Scammers claim you have a secret account with the Fed. You don’t
If you’ve heard rumors about secret consumer accounts held by the Federal Reserve that you can use to pay your bills, don’t believe them.
In recent scams, consumers have been told how they can move money from their Social Security trust accounts. If you try this, any payment initiated using a Fed routing number will be rejected or returned, and you could be subject to penalty or late fees.
More than 106,000 transactions have been reversed since the end of June, according to the Federal Reserve.

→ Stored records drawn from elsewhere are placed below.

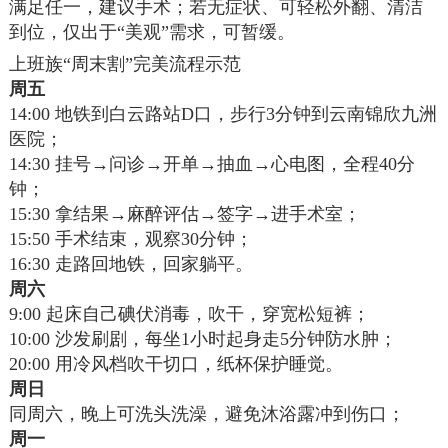
满足任一，建议手术；若无症状、可轻松外翻、清洁
到位，仅出于“美观”需求，可暂缓。
上班族“周末割”完美流程示范
周五
14:00 地铁到白云路站D口，步行3分钟到云南锦欣九洲
医院；
14:30 挂号→问诊→开单→抽血→心电图，全程40分
钟；
15:30 拿结果→麻醉评估→签字→进手术室；
15:50 手术结束，观察30分钟；
16:30 走路回地铁，回家躺平。
周六
9:00 起床自己碘伏消毒，吹干，穿宽松短裤；
10:00 沙发刷剧，每坐1小时起身走5分钟防水肿；
20:00 用冷风档吹干切口，纸杯保护睡觉。
周日
同周六，晚上可洗头洗澡，避免沐浴露冲到伤口；
周一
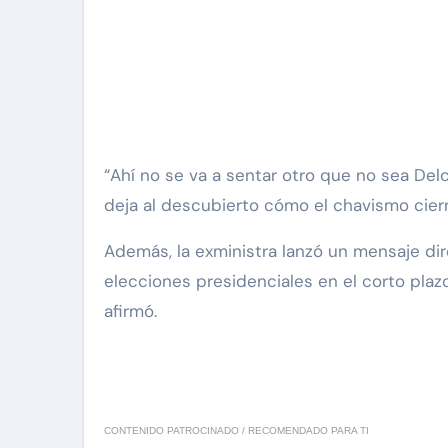
“Ahí no se va a sentar otro que no sea Del
deja al descubierto cómo el chavismo cierr
Además, la exministra lanzó un mensaje dire
elecciones presidenciales en el corto plaz
afirmó.
CONTENIDO PATROCINADO / RECOMENDADO PARA TI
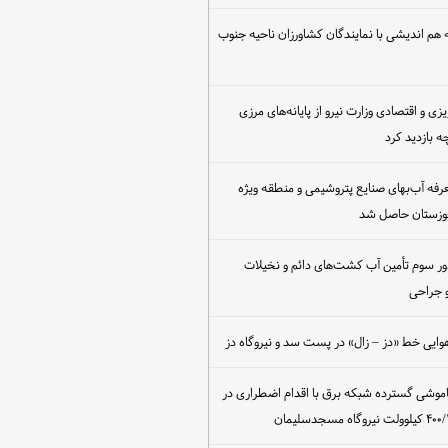
هم اندیشی با نمایندگان کشاورزان ناحیه جنوب
یزی و اقتصادی وزارت نیرو از پایانه‌های مرزی
 بازدید کرد
عرفه آب‌بهای صنایع پتروشیمی و منطقه ویژه
خوزستان حاصل شد
ور سوم تأمین آب کشت‌های دائم و نخیلات
 جراحی
وایی خط «دز – زال» در پست سد و نیروگاه دز
اموشی گسترده شبکه برق با اقدام اضطراری در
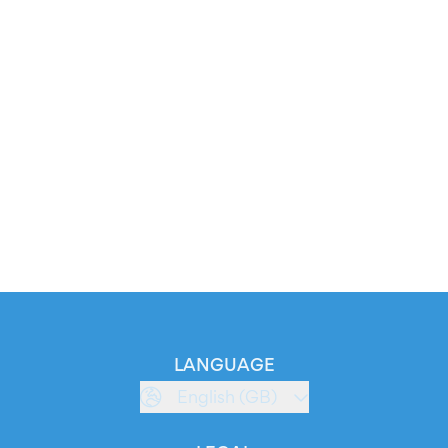
LANGUAGE
English (GB)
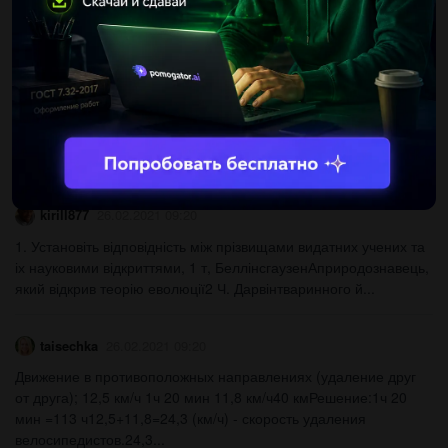
підкресліть граматичні основи​ До ть будь ласка...
ponomareva1947
17.01.2021 12:44
зробіть повний синтаксичний розбір речення Тарас Бульба - це
історична повість, бо історія, яку письменник розкриває,
розгортається на тлі національно-визволеного руху, що
захоплює...
kirill877
26.02.2021 09:20
1. Установіть відповідність між прізвищами видатних учених та
іх науковими відкриттями, 1 т, БеллінсгаузенАприродознавець,
який відкрив теорію еволюції2 Ч. Дарвінтваринного й...
taisechka
26.02.2021 09:20
Движение в противоположных направлениях (удаление друг
от друга); 12,5 км/ч 1ч 20 мин 11,8 км/ч40 кмРешение:1ч 20
мин =113 ч12,5+11,8=24,3 (км/ч) - скорость удаления
велосипедистов.24,3...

Federal Reserve banks, including the ones in Atlanta and New York, have issued alerts, although it’s unclear what goal scammers are trying to accomplish. Identity theft is a possibility, but a spokesman for the Atlanta Fed told the New York Times none of the consumers who have attempted to use Fed routing numbers to pay their bills appear to have passed along personal information to fraudsters.

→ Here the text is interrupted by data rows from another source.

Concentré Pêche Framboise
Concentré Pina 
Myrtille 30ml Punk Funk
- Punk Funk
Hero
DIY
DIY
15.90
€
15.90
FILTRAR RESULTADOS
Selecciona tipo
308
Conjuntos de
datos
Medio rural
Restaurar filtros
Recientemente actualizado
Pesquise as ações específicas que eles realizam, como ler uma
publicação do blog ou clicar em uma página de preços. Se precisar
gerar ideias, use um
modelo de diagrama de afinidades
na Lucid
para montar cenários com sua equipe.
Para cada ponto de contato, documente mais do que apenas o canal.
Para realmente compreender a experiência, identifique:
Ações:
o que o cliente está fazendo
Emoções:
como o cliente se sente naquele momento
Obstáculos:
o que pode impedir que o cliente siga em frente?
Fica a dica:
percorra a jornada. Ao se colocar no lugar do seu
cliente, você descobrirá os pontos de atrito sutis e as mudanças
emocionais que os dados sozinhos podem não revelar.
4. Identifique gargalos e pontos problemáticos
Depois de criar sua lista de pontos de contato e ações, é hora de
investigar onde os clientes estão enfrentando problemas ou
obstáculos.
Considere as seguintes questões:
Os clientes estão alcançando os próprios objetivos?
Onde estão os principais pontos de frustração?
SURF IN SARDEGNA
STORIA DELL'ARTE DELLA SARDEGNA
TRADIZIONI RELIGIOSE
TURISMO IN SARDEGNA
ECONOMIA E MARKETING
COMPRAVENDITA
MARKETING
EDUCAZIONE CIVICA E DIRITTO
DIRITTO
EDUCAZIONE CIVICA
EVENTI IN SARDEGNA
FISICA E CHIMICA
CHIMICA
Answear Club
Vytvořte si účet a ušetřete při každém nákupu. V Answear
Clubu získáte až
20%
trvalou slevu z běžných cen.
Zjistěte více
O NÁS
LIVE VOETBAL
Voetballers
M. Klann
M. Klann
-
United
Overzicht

Still, if you’ve fallen for the scheme, move quickly to protect your identity and cover your unpaid bills. Request a free copy of your credit report. File a complaint with the Federal Trade Commission and your local Federal Bureau of Investigation office.
What to know about the scam
A YouTube video claims that your Social Security number doubles as your secret account number. So far, it has more than 253,000 views.
The letter on the back of your Social Security card allegedly corresponds to one of the 12 Federal Reserve banks. The scammer says that’s how you’re supposed to know which one is holding your secret account.
In reality, it’s impossible for consumers to have accounts with the Fed. As the nation’s central bank, it only offers financial services to the government and other financial institutions.
“They’re now playing upon people’s lack of familiarity with the Federal Reserve banks and what they do and what the banking system means,” says Lois Greisman, associate director of the division of marketing practices at the Federal Trade Commission. “Fraudsters will engage in any ploy to get information from you, whether it’s your credit card number, your bank account number, your Social Security number.”
Statements from the Federal Reserve Bank warn consumers to be wary of any video, website, text message, flyer, phone call or email explaining how to pay bills from a Fed account.
Minimize your financial loss
If you’ve tried to pay bills using a Fed routing number, know that nothing was processed. Make your payments now to avoid fees.
Anyone who’s already incurred fees should contact the company they were supposed to pay and their financial institution.
“They can certainly call up their bank and tell them they were scammed and ask for the bank to waive the fees,” says Lauren Saunders, associate director at the National Consumer Law Center.